PREIT listed $2.38 billion in assets and $2.03 billion in debt on its petition for bankruptcy. Its biggest unsecured creditor was Wells Fargo Bank, with two claims against the company totaling $913 million.

Other creditors include cleaning-and-maintenance firm Service Management Systems Inc., with a $1.12 million claim, as well as Lower Allen Township in Cumberland County and Scranton, to which it collectively owes $636,718 in taxes.

Since its bank lenders presumably agreed to the deal assigning them PREIT’s unencumbered assets in exchange for new debt, investors will be watching how generously the mall landlord pays its nonlender — or “trade” — creditors for signs of how long the bankruptcy will last, Gavin said.

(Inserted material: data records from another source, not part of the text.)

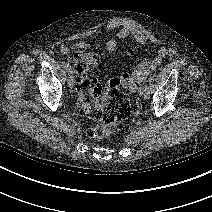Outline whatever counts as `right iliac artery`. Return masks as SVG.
<instances>
[{
    "label": "right iliac artery",
    "mask_w": 212,
    "mask_h": 212,
    "mask_svg": "<svg viewBox=\"0 0 212 212\" xmlns=\"http://www.w3.org/2000/svg\"><path fill=\"white\" fill-rule=\"evenodd\" d=\"M64 68L68 71L71 72V66L67 63L64 64Z\"/></svg>",
    "instance_id": "1"
}]
</instances>
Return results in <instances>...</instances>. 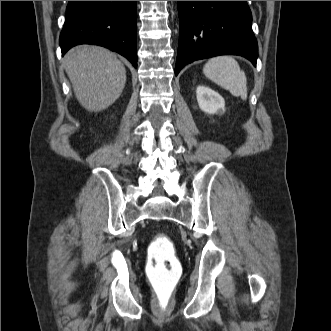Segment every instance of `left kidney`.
Masks as SVG:
<instances>
[{
	"label": "left kidney",
	"instance_id": "5707ae66",
	"mask_svg": "<svg viewBox=\"0 0 331 331\" xmlns=\"http://www.w3.org/2000/svg\"><path fill=\"white\" fill-rule=\"evenodd\" d=\"M196 95L198 105L203 112L215 114L220 109L225 110L224 99L214 90L205 86H198Z\"/></svg>",
	"mask_w": 331,
	"mask_h": 331
}]
</instances>
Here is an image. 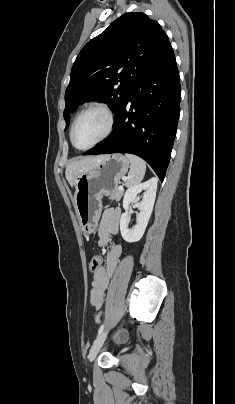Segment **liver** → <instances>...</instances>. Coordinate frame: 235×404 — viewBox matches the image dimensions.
<instances>
[{
	"mask_svg": "<svg viewBox=\"0 0 235 404\" xmlns=\"http://www.w3.org/2000/svg\"><path fill=\"white\" fill-rule=\"evenodd\" d=\"M105 157L106 155L84 157L68 164L66 167L65 176L69 184L73 186L77 177L91 170Z\"/></svg>",
	"mask_w": 235,
	"mask_h": 404,
	"instance_id": "6515ba94",
	"label": "liver"
}]
</instances>
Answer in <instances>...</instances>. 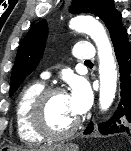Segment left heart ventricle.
<instances>
[{
  "label": "left heart ventricle",
  "mask_w": 131,
  "mask_h": 151,
  "mask_svg": "<svg viewBox=\"0 0 131 151\" xmlns=\"http://www.w3.org/2000/svg\"><path fill=\"white\" fill-rule=\"evenodd\" d=\"M46 120L48 127L55 132L68 129L76 120L67 94L53 96L47 106Z\"/></svg>",
  "instance_id": "obj_1"
}]
</instances>
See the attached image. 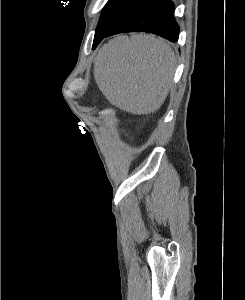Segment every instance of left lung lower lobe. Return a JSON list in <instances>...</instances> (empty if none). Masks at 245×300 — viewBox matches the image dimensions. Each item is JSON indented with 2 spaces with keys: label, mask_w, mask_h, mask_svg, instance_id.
I'll return each instance as SVG.
<instances>
[{
  "label": "left lung lower lobe",
  "mask_w": 245,
  "mask_h": 300,
  "mask_svg": "<svg viewBox=\"0 0 245 300\" xmlns=\"http://www.w3.org/2000/svg\"><path fill=\"white\" fill-rule=\"evenodd\" d=\"M124 32H149L171 42L178 40L179 27L170 0H143L122 15L107 32H96L93 49L102 39Z\"/></svg>",
  "instance_id": "1"
}]
</instances>
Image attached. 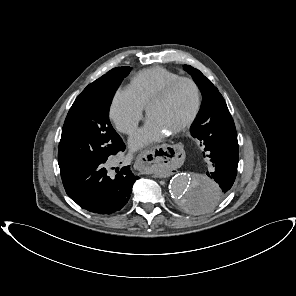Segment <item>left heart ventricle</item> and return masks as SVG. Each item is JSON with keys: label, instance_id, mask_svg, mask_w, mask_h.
<instances>
[{"label": "left heart ventricle", "instance_id": "1", "mask_svg": "<svg viewBox=\"0 0 296 296\" xmlns=\"http://www.w3.org/2000/svg\"><path fill=\"white\" fill-rule=\"evenodd\" d=\"M195 106V91L187 83L180 85L164 102L154 106L149 118L171 133L191 115Z\"/></svg>", "mask_w": 296, "mask_h": 296}]
</instances>
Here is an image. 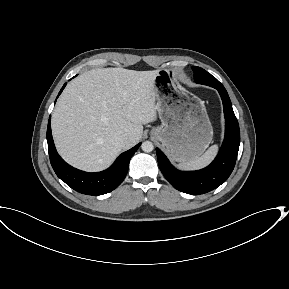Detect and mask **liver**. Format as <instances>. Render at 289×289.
I'll return each instance as SVG.
<instances>
[{"label": "liver", "mask_w": 289, "mask_h": 289, "mask_svg": "<svg viewBox=\"0 0 289 289\" xmlns=\"http://www.w3.org/2000/svg\"><path fill=\"white\" fill-rule=\"evenodd\" d=\"M159 70L103 68L72 80L52 115L59 154L71 165L99 171L136 145L143 124L156 120L154 80ZM126 136L120 145L118 138Z\"/></svg>", "instance_id": "1"}]
</instances>
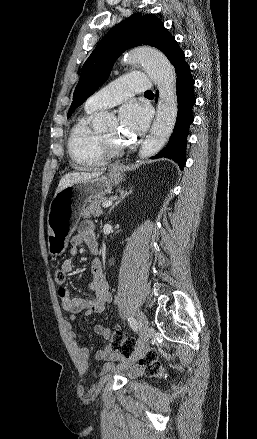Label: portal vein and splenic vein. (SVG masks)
<instances>
[{"mask_svg": "<svg viewBox=\"0 0 257 439\" xmlns=\"http://www.w3.org/2000/svg\"><path fill=\"white\" fill-rule=\"evenodd\" d=\"M112 203H113V201H112V200H109V201L104 202V203L102 204V206H103L104 208H107V207L111 206Z\"/></svg>", "mask_w": 257, "mask_h": 439, "instance_id": "obj_1", "label": "portal vein and splenic vein"}]
</instances>
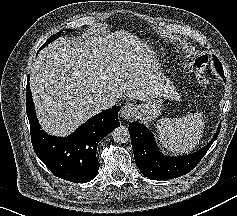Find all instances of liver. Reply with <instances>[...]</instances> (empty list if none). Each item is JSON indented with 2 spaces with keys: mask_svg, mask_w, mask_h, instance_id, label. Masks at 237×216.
<instances>
[{
  "mask_svg": "<svg viewBox=\"0 0 237 216\" xmlns=\"http://www.w3.org/2000/svg\"><path fill=\"white\" fill-rule=\"evenodd\" d=\"M112 35L61 38L48 45L31 68V89L39 119L49 132L67 134L102 110L101 96L142 101L158 79L141 65H121Z\"/></svg>",
  "mask_w": 237,
  "mask_h": 216,
  "instance_id": "liver-1",
  "label": "liver"
}]
</instances>
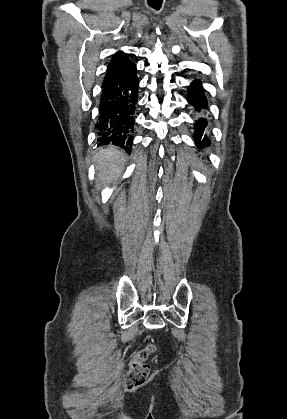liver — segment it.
<instances>
[{"label":"liver","mask_w":287,"mask_h":419,"mask_svg":"<svg viewBox=\"0 0 287 419\" xmlns=\"http://www.w3.org/2000/svg\"><path fill=\"white\" fill-rule=\"evenodd\" d=\"M96 163V189L100 190L113 182L122 172L125 162L124 154L118 147L101 148L94 157Z\"/></svg>","instance_id":"obj_1"}]
</instances>
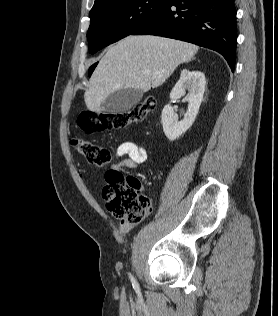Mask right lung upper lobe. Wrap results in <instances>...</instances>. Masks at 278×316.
I'll return each mask as SVG.
<instances>
[{
  "label": "right lung upper lobe",
  "mask_w": 278,
  "mask_h": 316,
  "mask_svg": "<svg viewBox=\"0 0 278 316\" xmlns=\"http://www.w3.org/2000/svg\"><path fill=\"white\" fill-rule=\"evenodd\" d=\"M104 1H107V0H95L94 6L100 4V3L104 2Z\"/></svg>",
  "instance_id": "right-lung-upper-lobe-1"
}]
</instances>
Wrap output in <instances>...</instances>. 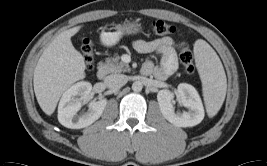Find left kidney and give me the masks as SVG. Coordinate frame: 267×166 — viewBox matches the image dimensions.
<instances>
[{"instance_id": "1", "label": "left kidney", "mask_w": 267, "mask_h": 166, "mask_svg": "<svg viewBox=\"0 0 267 166\" xmlns=\"http://www.w3.org/2000/svg\"><path fill=\"white\" fill-rule=\"evenodd\" d=\"M178 99L188 109L182 113L175 112L174 94L161 90L157 95L160 111L164 118L177 127H192L204 118V108L197 90L190 84L181 83L177 87Z\"/></svg>"}]
</instances>
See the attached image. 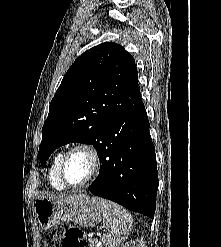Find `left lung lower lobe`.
<instances>
[{"mask_svg":"<svg viewBox=\"0 0 221 247\" xmlns=\"http://www.w3.org/2000/svg\"><path fill=\"white\" fill-rule=\"evenodd\" d=\"M149 126L143 105L104 128L100 172L90 192L153 218L158 172Z\"/></svg>","mask_w":221,"mask_h":247,"instance_id":"1","label":"left lung lower lobe"}]
</instances>
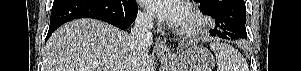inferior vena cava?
Returning a JSON list of instances; mask_svg holds the SVG:
<instances>
[{
	"label": "inferior vena cava",
	"instance_id": "inferior-vena-cava-1",
	"mask_svg": "<svg viewBox=\"0 0 301 71\" xmlns=\"http://www.w3.org/2000/svg\"><path fill=\"white\" fill-rule=\"evenodd\" d=\"M153 27L152 17L149 14H138L134 27L131 29V35L134 40V46L137 53L145 54L148 52V48L152 44V32L151 29ZM128 71H140L141 69H137L136 61H133Z\"/></svg>",
	"mask_w": 301,
	"mask_h": 71
}]
</instances>
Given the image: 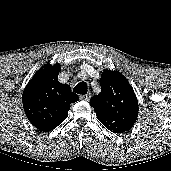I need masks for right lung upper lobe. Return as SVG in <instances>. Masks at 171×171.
Masks as SVG:
<instances>
[{
  "instance_id": "1",
  "label": "right lung upper lobe",
  "mask_w": 171,
  "mask_h": 171,
  "mask_svg": "<svg viewBox=\"0 0 171 171\" xmlns=\"http://www.w3.org/2000/svg\"><path fill=\"white\" fill-rule=\"evenodd\" d=\"M60 65L46 64L26 85L22 102L28 120L40 131H51L67 117L70 104L79 100L67 84L58 81Z\"/></svg>"
}]
</instances>
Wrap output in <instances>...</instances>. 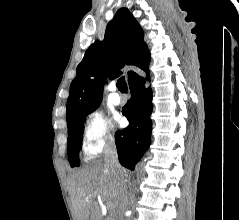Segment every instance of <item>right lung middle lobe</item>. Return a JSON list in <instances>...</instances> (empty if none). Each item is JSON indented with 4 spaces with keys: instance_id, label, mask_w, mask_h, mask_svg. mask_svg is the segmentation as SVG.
<instances>
[{
    "instance_id": "1",
    "label": "right lung middle lobe",
    "mask_w": 239,
    "mask_h": 220,
    "mask_svg": "<svg viewBox=\"0 0 239 220\" xmlns=\"http://www.w3.org/2000/svg\"><path fill=\"white\" fill-rule=\"evenodd\" d=\"M88 114L89 113L80 116L71 125L68 126L67 153H68L69 161L72 167L79 166L78 156H79V150L82 147L84 120Z\"/></svg>"
}]
</instances>
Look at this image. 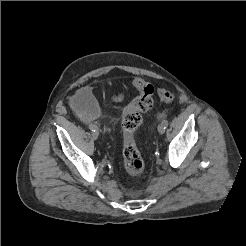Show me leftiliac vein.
Returning <instances> with one entry per match:
<instances>
[{"instance_id": "1", "label": "left iliac vein", "mask_w": 246, "mask_h": 246, "mask_svg": "<svg viewBox=\"0 0 246 246\" xmlns=\"http://www.w3.org/2000/svg\"><path fill=\"white\" fill-rule=\"evenodd\" d=\"M158 132H159L160 134H164L165 128H164V126H163L162 124L158 125Z\"/></svg>"}]
</instances>
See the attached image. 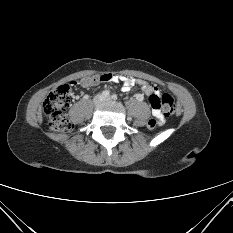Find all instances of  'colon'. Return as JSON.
Instances as JSON below:
<instances>
[{
    "instance_id": "colon-1",
    "label": "colon",
    "mask_w": 233,
    "mask_h": 233,
    "mask_svg": "<svg viewBox=\"0 0 233 233\" xmlns=\"http://www.w3.org/2000/svg\"><path fill=\"white\" fill-rule=\"evenodd\" d=\"M82 79L84 80L83 87L86 88L95 86L101 82L96 80V75L87 76ZM71 99V88L67 84L57 87L47 95L43 103V108L45 114L49 118V125L52 130L66 133L73 129V122L65 114V111L71 103ZM149 102L151 106L159 108L161 113L165 116L173 115L176 112V101L174 97L168 93H164L161 96H153ZM157 125L158 122L156 118H151L147 123L150 129L155 128Z\"/></svg>"
}]
</instances>
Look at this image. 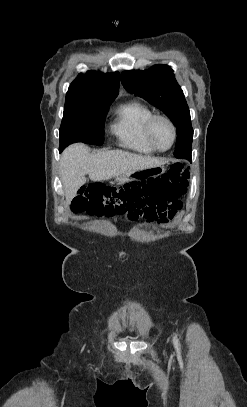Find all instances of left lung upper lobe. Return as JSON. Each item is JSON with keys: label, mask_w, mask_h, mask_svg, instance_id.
<instances>
[{"label": "left lung upper lobe", "mask_w": 247, "mask_h": 407, "mask_svg": "<svg viewBox=\"0 0 247 407\" xmlns=\"http://www.w3.org/2000/svg\"><path fill=\"white\" fill-rule=\"evenodd\" d=\"M121 82L128 92L144 98L172 121L177 131L174 156L191 160L193 129L190 111L170 67L155 65L145 71H124Z\"/></svg>", "instance_id": "5c2ea615"}]
</instances>
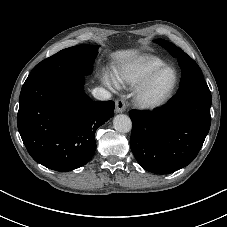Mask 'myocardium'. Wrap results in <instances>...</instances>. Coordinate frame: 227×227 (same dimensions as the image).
Listing matches in <instances>:
<instances>
[{"label": "myocardium", "instance_id": "1", "mask_svg": "<svg viewBox=\"0 0 227 227\" xmlns=\"http://www.w3.org/2000/svg\"><path fill=\"white\" fill-rule=\"evenodd\" d=\"M164 70L173 71L175 76L174 82L172 86L169 88V90L166 93H164L162 96L158 98H150L149 97L150 88L154 80L156 79V77ZM178 84H179L178 71L173 66L165 64L155 69L154 71H152L142 82H140L136 86L134 91V102L139 108L144 110L157 109L163 106L164 104H166L171 99V97L173 96L174 92L178 87Z\"/></svg>", "mask_w": 227, "mask_h": 227}]
</instances>
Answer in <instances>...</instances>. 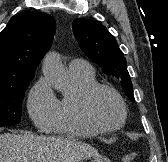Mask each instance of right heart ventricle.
<instances>
[{
  "label": "right heart ventricle",
  "instance_id": "obj_1",
  "mask_svg": "<svg viewBox=\"0 0 168 162\" xmlns=\"http://www.w3.org/2000/svg\"><path fill=\"white\" fill-rule=\"evenodd\" d=\"M74 91L72 95L64 96L59 101V118L51 131L58 135L71 137H85L95 135L98 131L91 128L81 118L78 102L85 89L93 85L94 74L78 75L70 73Z\"/></svg>",
  "mask_w": 168,
  "mask_h": 162
}]
</instances>
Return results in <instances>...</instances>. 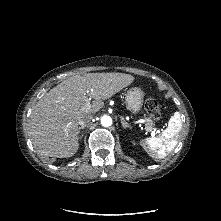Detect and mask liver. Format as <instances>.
Here are the masks:
<instances>
[{"label": "liver", "mask_w": 221, "mask_h": 221, "mask_svg": "<svg viewBox=\"0 0 221 221\" xmlns=\"http://www.w3.org/2000/svg\"><path fill=\"white\" fill-rule=\"evenodd\" d=\"M134 77L124 73H87L75 75L47 92L36 104L29 130L37 151L50 157L73 156L78 148V121L94 114L109 99L129 86ZM94 99L90 110H84L85 97Z\"/></svg>", "instance_id": "obj_1"}]
</instances>
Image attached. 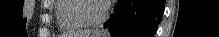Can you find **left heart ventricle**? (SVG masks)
I'll return each instance as SVG.
<instances>
[{"instance_id": "1", "label": "left heart ventricle", "mask_w": 219, "mask_h": 37, "mask_svg": "<svg viewBox=\"0 0 219 37\" xmlns=\"http://www.w3.org/2000/svg\"><path fill=\"white\" fill-rule=\"evenodd\" d=\"M86 14L90 18L99 16L103 10V3L100 1H92L86 3Z\"/></svg>"}]
</instances>
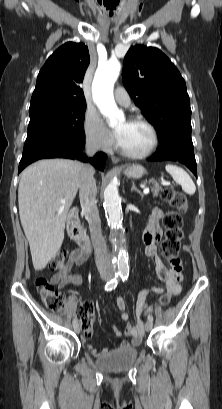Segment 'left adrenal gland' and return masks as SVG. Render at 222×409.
<instances>
[{
  "instance_id": "1",
  "label": "left adrenal gland",
  "mask_w": 222,
  "mask_h": 409,
  "mask_svg": "<svg viewBox=\"0 0 222 409\" xmlns=\"http://www.w3.org/2000/svg\"><path fill=\"white\" fill-rule=\"evenodd\" d=\"M136 191L140 196H141V198H143V193L135 186V184L134 183H132V187H131V191Z\"/></svg>"
}]
</instances>
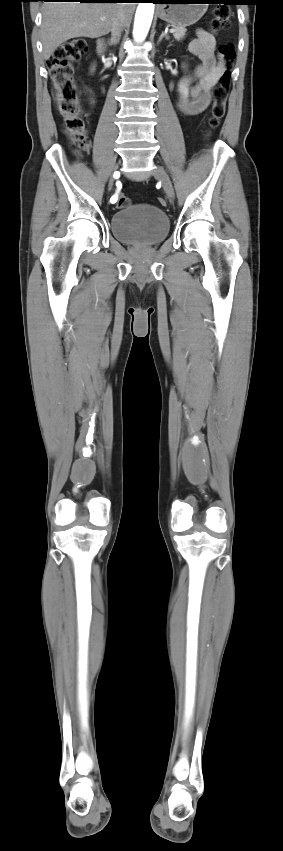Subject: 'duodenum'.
I'll use <instances>...</instances> for the list:
<instances>
[{"label":"duodenum","instance_id":"410a0bca","mask_svg":"<svg viewBox=\"0 0 283 851\" xmlns=\"http://www.w3.org/2000/svg\"><path fill=\"white\" fill-rule=\"evenodd\" d=\"M106 44L103 40H100L97 44V52L99 56L103 57L105 54Z\"/></svg>","mask_w":283,"mask_h":851}]
</instances>
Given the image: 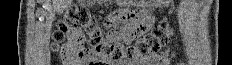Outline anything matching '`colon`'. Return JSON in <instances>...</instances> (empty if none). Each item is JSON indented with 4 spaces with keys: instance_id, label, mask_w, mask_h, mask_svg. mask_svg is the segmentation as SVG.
I'll return each mask as SVG.
<instances>
[{
    "instance_id": "1",
    "label": "colon",
    "mask_w": 232,
    "mask_h": 65,
    "mask_svg": "<svg viewBox=\"0 0 232 65\" xmlns=\"http://www.w3.org/2000/svg\"><path fill=\"white\" fill-rule=\"evenodd\" d=\"M68 29L83 30L89 38V47H83V36L76 52L77 57L85 60L87 65H105L122 61L135 62L158 52L168 42L171 34L168 22L162 20L147 34V37H140L136 45L124 46L117 37H104L98 21L87 8L72 5L57 23L53 33L54 49H59ZM63 54L62 48V57Z\"/></svg>"
}]
</instances>
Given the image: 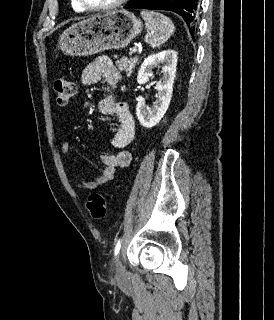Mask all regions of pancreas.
Here are the masks:
<instances>
[{"label":"pancreas","instance_id":"cf45deb5","mask_svg":"<svg viewBox=\"0 0 274 320\" xmlns=\"http://www.w3.org/2000/svg\"><path fill=\"white\" fill-rule=\"evenodd\" d=\"M113 58H118V56H113ZM138 56H134V58H126V56H122L120 60H117L116 64L119 70H123L126 72L127 76H131L135 66L138 64Z\"/></svg>","mask_w":274,"mask_h":320}]
</instances>
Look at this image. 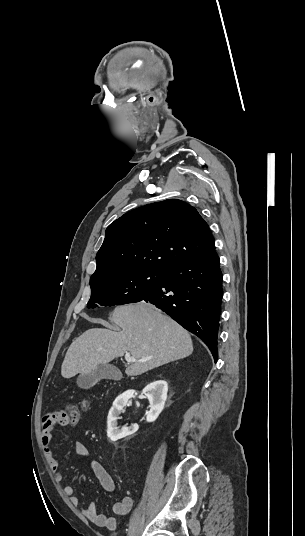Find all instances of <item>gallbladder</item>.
Masks as SVG:
<instances>
[{
  "label": "gallbladder",
  "mask_w": 305,
  "mask_h": 536,
  "mask_svg": "<svg viewBox=\"0 0 305 536\" xmlns=\"http://www.w3.org/2000/svg\"><path fill=\"white\" fill-rule=\"evenodd\" d=\"M121 378L122 374L115 366H111V364H99L97 370H94L91 374H80L76 384L78 388L89 390V388L95 386L100 380H121Z\"/></svg>",
  "instance_id": "gallbladder-1"
}]
</instances>
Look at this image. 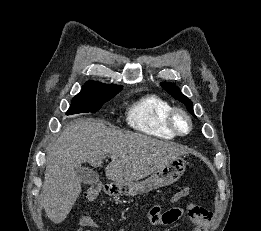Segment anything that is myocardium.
Segmentation results:
<instances>
[{"instance_id":"myocardium-1","label":"myocardium","mask_w":261,"mask_h":231,"mask_svg":"<svg viewBox=\"0 0 261 231\" xmlns=\"http://www.w3.org/2000/svg\"><path fill=\"white\" fill-rule=\"evenodd\" d=\"M179 117H183L186 119L187 123H188V129L186 131H182L179 126H178V118ZM168 126L171 129V131L178 135V136H186L188 135L193 128V122H192V118L189 115V113L180 107H173L168 115Z\"/></svg>"}]
</instances>
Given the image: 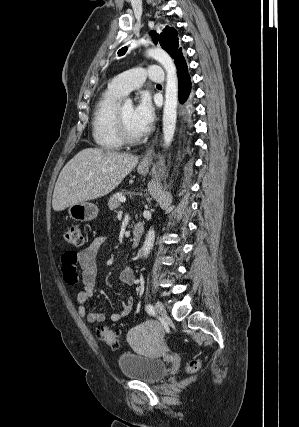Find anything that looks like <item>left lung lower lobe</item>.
Returning a JSON list of instances; mask_svg holds the SVG:
<instances>
[{
  "label": "left lung lower lobe",
  "mask_w": 299,
  "mask_h": 427,
  "mask_svg": "<svg viewBox=\"0 0 299 427\" xmlns=\"http://www.w3.org/2000/svg\"><path fill=\"white\" fill-rule=\"evenodd\" d=\"M174 62L177 67V74L179 80V101L185 104V111L190 115L192 113V105L188 100L191 92V81L187 71V64L182 54V49L179 48L174 56Z\"/></svg>",
  "instance_id": "1"
}]
</instances>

If PREIT proposes paying those creditors less than they are owed, challenges to such a plan could slow the process, he said.

“That will really be the thing to watch here: Are they going to reorganize on the backs of their trade creditors, or are the trade creditors going to get out whole?” he said.

A PREIT spokesperson did not immediately respond to a request for details on what it will propose.

PREIT is the biggest mall owner in Philadelphia and its surrounding counties, with 4.7 million square feet of space under management in the region, according to market tracker CoStar Group.

Its 21 malls in nine states include the Fashion District in Center City (formerly the Gallery at Market East); Willow Grove Park and the Plymouth Meeting Mall in Montgomery County; and the Cherry Hill Mall, Moorestown Mall, and Cumberland Mall in South Jersey.

The company disclosed in October that it was in danger of being delisted from the New York Stock Exchange because its stock had, on average, fallen to less than $1 a share over 30 consecutive days, breaching an exchange requirement.

Chris Kuiper, an analyst at CFRA Research in New York, said he expected PREIT to trade at $0.50 over the next 12 months, down from a previous target of $1. But he also moderated his rating of the stock’s from “strong sell” to “sell.”

The company’s bankruptcy filing — and the additional borrowing and relaxed repayment schedule it may enable — “could potentially put [PREIT] on a better footing,” Kuiper said. “However, this does not change the fundamentals or outlook for the operating business, which we think will continue to deteriorate, and is undergoing a massive and permanent transformation.”